Diketahui sebelumnya, pihaknya akan menaikkan tarif retribusi pansela dengan kenaikan antara Rp 5 ribu per tiket, sehingga dari harga Rp 10 ribu menjadi Rp 15 ribu. Namun, ia khawatir jika kebijakan tersebut diberlakukan, akan berpengaruh kepada minat dan jumlah kunjungan wisatawan di Bumi Projotamansari.
“Masukan dari tenaga ahli pariwisata yang menyampaikan kenaikan retribusi di Bantul untuk ditinjau. Karena tidak ada pantai yang lebih tinggi dari Rp 10 ribu di Daerah Istimewa Yogyakarta (DIY),” imbuhnya.
Menurutnya, dengan kondisi saat ini dimana pemerintah menaikkan harga BBM akan memberi dampak pula pada kenaikan harga-harga lainnya. Seperti jasa transportasi, hotel, biaya produksi dan lain sebagainya.
“Kondisi saat ini pemerintah menaikkan harga BBM hampir dipastikan akan ada kenaikan harga-harga lain.
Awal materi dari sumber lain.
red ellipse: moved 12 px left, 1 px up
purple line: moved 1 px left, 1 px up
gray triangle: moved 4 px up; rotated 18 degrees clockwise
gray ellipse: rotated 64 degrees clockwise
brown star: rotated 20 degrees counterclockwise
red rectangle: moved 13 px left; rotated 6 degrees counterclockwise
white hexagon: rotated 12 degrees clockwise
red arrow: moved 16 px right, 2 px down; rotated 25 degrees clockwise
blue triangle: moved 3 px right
Termasuk tiket pariwisata, kemungkinan jasa transportasi naik, hotel, biaya produksi entah itu souvenir atau apa, akomodasi juga,” paparnya.
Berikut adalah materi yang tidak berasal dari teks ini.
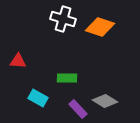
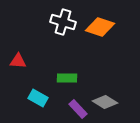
white cross: moved 3 px down
gray diamond: moved 1 px down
Oleh karenanya, dengan terjadinya hal tersebut ia berharap target Pendapatan Asli Daerah (PAD) dapat diturunkan. Dimana pihaknya mentargetkan PAD sebesar 32 Miliar pada tahun ini.
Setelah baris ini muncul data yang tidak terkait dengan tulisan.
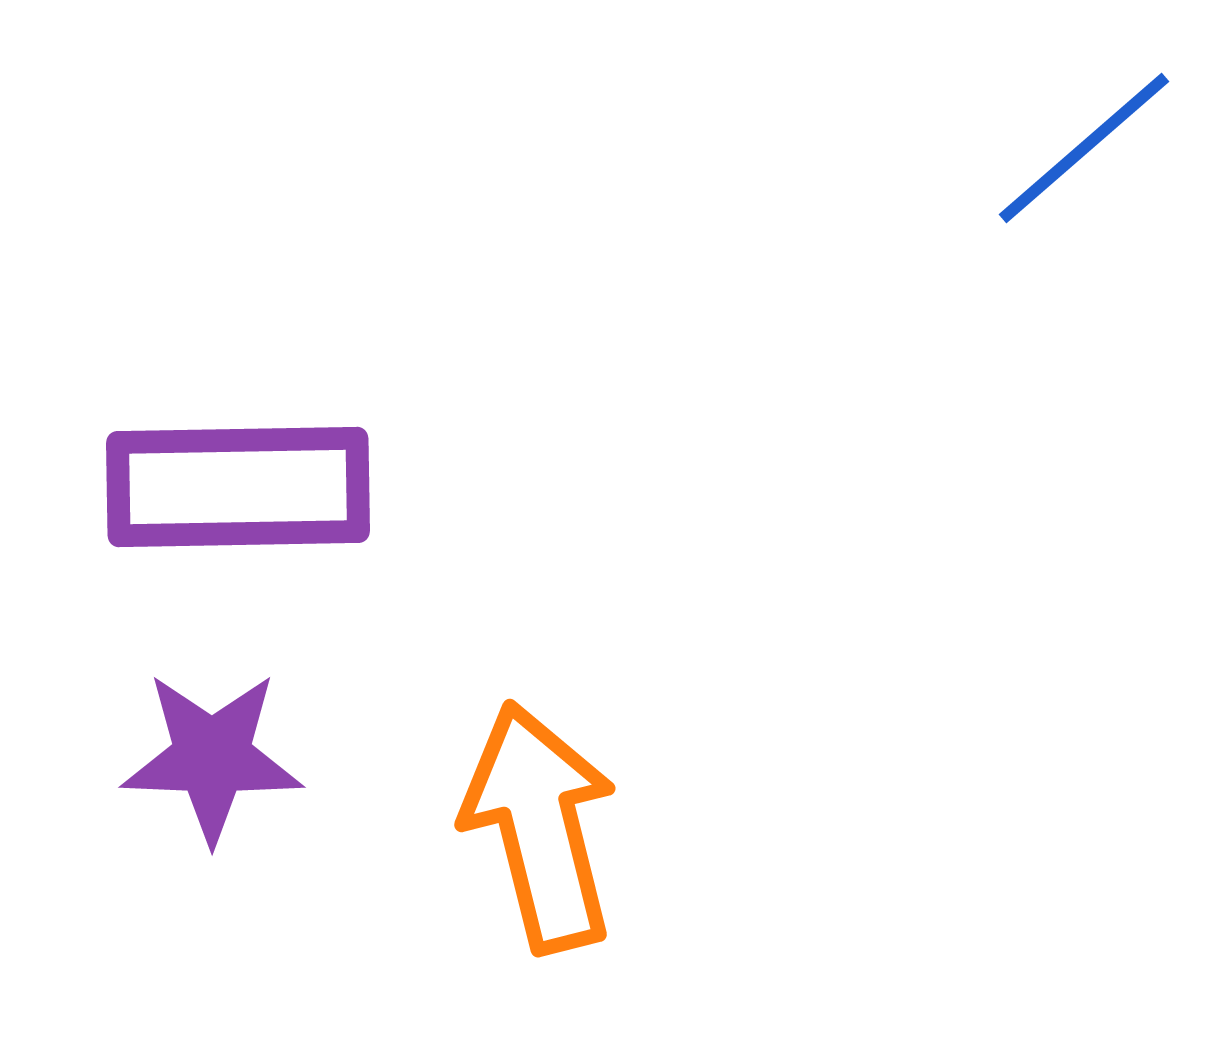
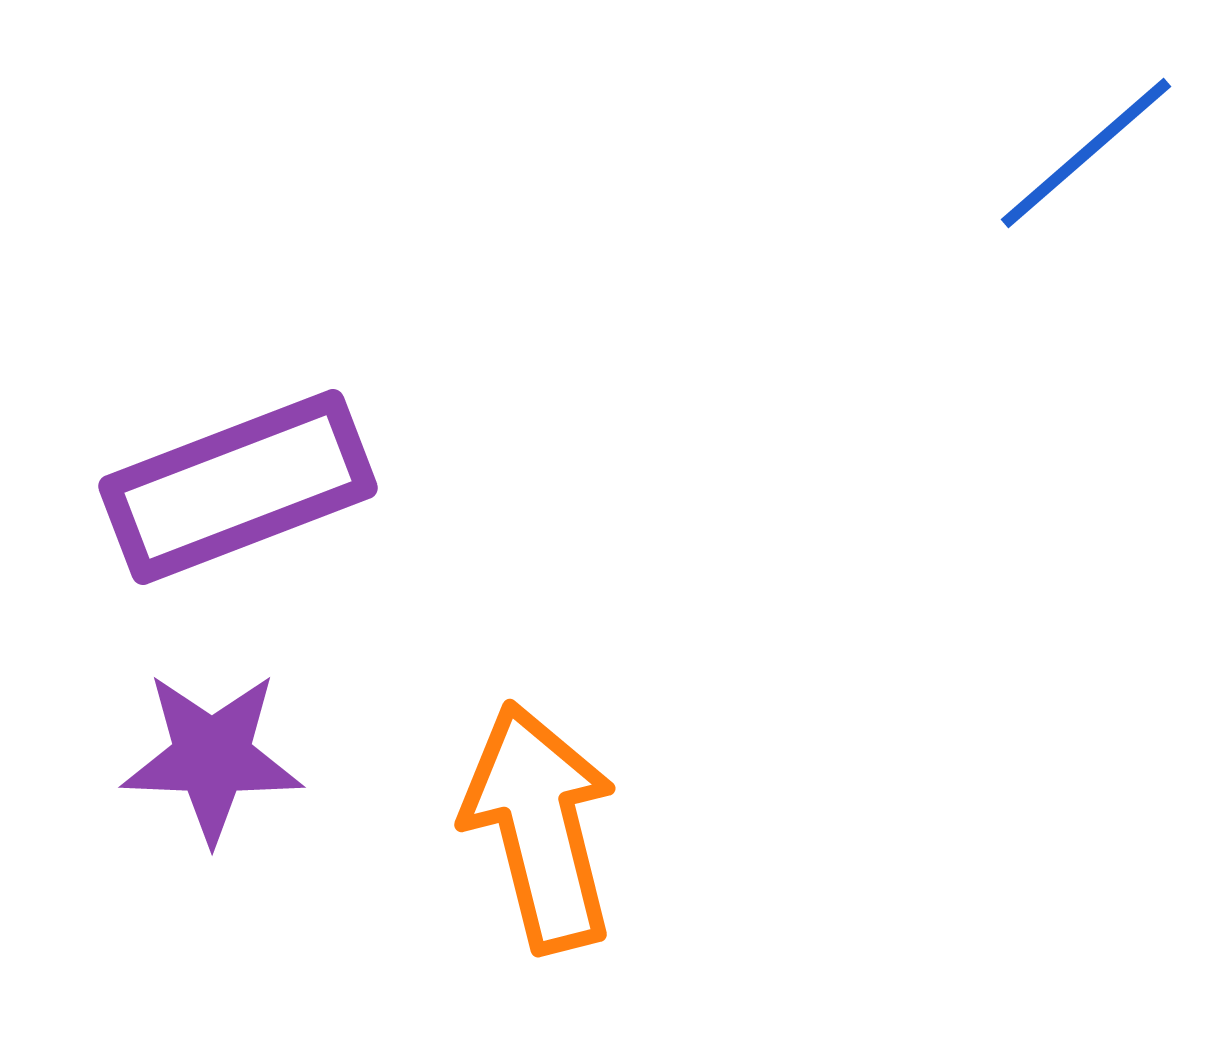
blue line: moved 2 px right, 5 px down
purple rectangle: rotated 20 degrees counterclockwise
“Target PAD ini kendalanya kalau tidak stabil, tetapi kalau tidak tercapai tidak apa-apa bagi saya. Karena saya lebih menyelamatkan kunjungan wisatawan. Dengan tetap banyaknya kunjungan wisatawan, maka ekonomi masyarakat juga akan terus meningkat,” jelasnya. (ers/bid)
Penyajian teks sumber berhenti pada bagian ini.